Database Server Hosting

Let’s say a person, a lab, or a multi-lab consortium decide to use DataJoint as their data pipeline platform. What IT resources and support will be required?

DataJoint uses a MySQL-compatible database server such as MySQL, MariaDB, Percona Server, or Amazon Aurora to store the structured data used for all relational operations. Large blocks of data associated with these records such as multidimensional numeric arrays (signals, images, scans, movies, etc) can be stored within the database or stored in additionally configured bulk storage.

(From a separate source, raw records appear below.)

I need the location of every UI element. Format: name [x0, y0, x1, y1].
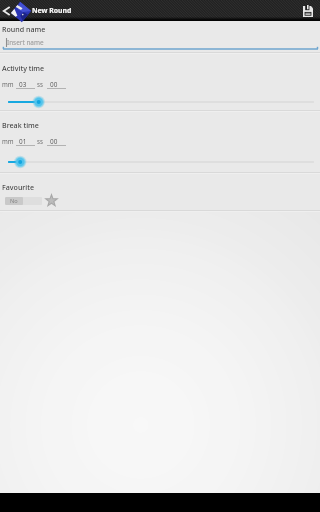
button[interactable]: No: [5, 197, 42, 205]
staticText: Insert name: [7, 38, 44, 47]
button[interactable]: 01: [16, 135, 35, 147]
staticText: 03: [19, 80, 27, 89]
button[interactable]: Duration slider: [0, 154, 320, 170]
staticText: Activity time: [2, 63, 45, 73]
staticText: Round name: [2, 24, 46, 34]
staticText: 01: [19, 137, 27, 146]
staticText: No: [10, 197, 18, 205]
button[interactable]: Save: [294, 0, 320, 21]
button[interactable]: 03: [16, 78, 35, 90]
staticText: mm: [2, 80, 14, 88]
button[interactable]: Duration slider: [0, 94, 320, 110]
staticText: 00: [50, 80, 58, 89]
staticText: Break time: [2, 120, 39, 130]
staticText: ss: [37, 137, 43, 145]
button[interactable]: 00: [47, 78, 66, 90]
staticText: Favourite: [2, 182, 35, 192]
button[interactable]: 00: [47, 135, 66, 147]
staticText: New Round: [32, 6, 72, 15]
staticText: ss: [37, 80, 43, 88]
staticText: mm: [2, 137, 14, 145]
button[interactable]: Navigate up: [0, 0, 31, 21]
button[interactable]: Mark favourite: [45, 194, 58, 207]
staticText: 00: [50, 137, 58, 146]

The first decisions you need to make are where this server will be hosted and how it will be administered. The server may be hosted on your personal computer, on a dedicated machine in your lab, or in a cloud-based database service.

Cloud hosting

Increasingly, many teams make use of cloud-hosted database services, which allow great flexibility and easy administration of the database server. A cloud hosting option will be provided through https://hub.datajoint.io. The hub simplifies the setup for labs that wish to host their data pipelines in the cloud and allows sharing pipelines between multiple groups and locations. Being an open-source solution, other cloud services such as Amazon RDS can also be used in this role, albeit with less DataJoint-centric customization.

Self hosting

In the most basic configuration, the relational database software and DataJoint are installed onto a single computer which is used by an individual user. To support a small group of users, a larger computer can be used instead and configured for remote access. As the number of users grows, individual workstations can be installed with the DataJoint software and used to connect to a larger and more specialized centrally located database server machine.

For even larger groups or multi-site collaborations, multiple database servers may be configured in a replicated fashion to support larger workloads and simultaneous multi-site access. The following section provides some basic guidelines for these configurations here and in the subsequent sections of the documentation.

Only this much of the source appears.